Work task: Set down exactly the lines that run from the line with "به دستگاه قضا: شخصی خبر دروغ به رهبری بست و" to the end of the data, and nothing else.

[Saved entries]

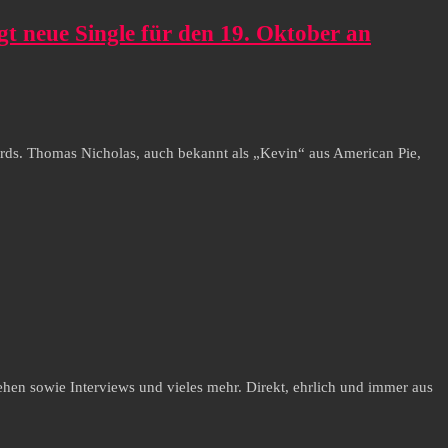
t neue Single für den 19. Oktober an
rds. Thomas Nicholas, auch bekannt als „Kevin“ aus American Pie,
hen sowie Interviews und vieles mehr. Direkt, ehrlich und immer aus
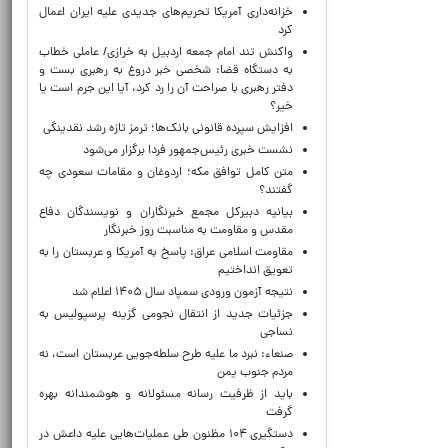
خزانه‌داری آمریکا تحریم‌های جدیدی علیه ایران اعمال
کرد
واکنش تند امام جمعه اردبیل به خرازی/ عاملی خطاب
به دستگاه قضا: شخصی خبر دروغ به رهبری بست و
دفتر رهبری با صراحت آن را رد کرد، آیا این جرم است یا
خیر؟
افزایش سپرده قانونی بانک‌ها؛ ترمز تازه رشد نقدینگی
نشست خبری رئیس‌جمهور فردا برگزار می‌شود
متن کامل توافق مکه؛ اردوغان و مقامات سعودی چه
گفتند؟
بیانیه دبیرکل مجمع خبرنگاران و نویسندگان دفاع
مقدس و مقاومت به مناسبت روز خبرنگار
مقاومت اسلامی عراق: پاسخ به آمریکا و عربستان را به
تعویق انداختیم
نتیجه آزمون ورودی سمپاد سال ۱۴۰۵ اعلام شد
جزئیات جدید از انتقال نجومی گزینه پرسپولیس به
نساجی
صنعاء: نبرد ما علیه طرح سلطه‌جویی عربستان است، نه
مردم جنوب یمن
باید از ظرفیت رسانه مسئولانه و هوشمندانه بهره
گرفت
دستگیری ۱۰۴ مظنون طی عملیات‌هایی علیه داعش در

Answer to this exercise:
به دستگاه قضا: شخصی خبر دروغ به رهبری بست و
دفتر رهبری با صراحت آن را رد کرد، آیا این جرم است یا
خیر؟
افزایش سپرده قانونی بانک‌ها؛ ترمز تازه رشد نقدینگی
نشست خبری رئیس‌جمهور فردا برگزار می‌شود
متن کامل توافق مکه؛ اردوغان و مقامات سعودی چه
گفتند؟
بیانیه دبیرکل مجمع خبرنگاران و نویسندگان دفاع
مقدس و مقاومت به مناسبت روز خبرنگار
مقاومت اسلامی عراق: پاسخ به آمریکا و عربستان را به
تعویق انداختیم
نتیجه آزمون ورودی سمپاد سال ۱۴۰۵ اعلام شد
جزئیات جدید از انتقال نجومی گزینه پرسپولیس به
نساجی
صنعاء: نبرد ما علیه طرح سلطه‌جویی عربستان است، نه
مردم جنوب یمن
باید از ظرفیت رسانه مسئولانه و هوشمندانه بهره
گرفت
دستگیری ۱۰۴ مظنون طی عملیات‌هایی علیه داعش در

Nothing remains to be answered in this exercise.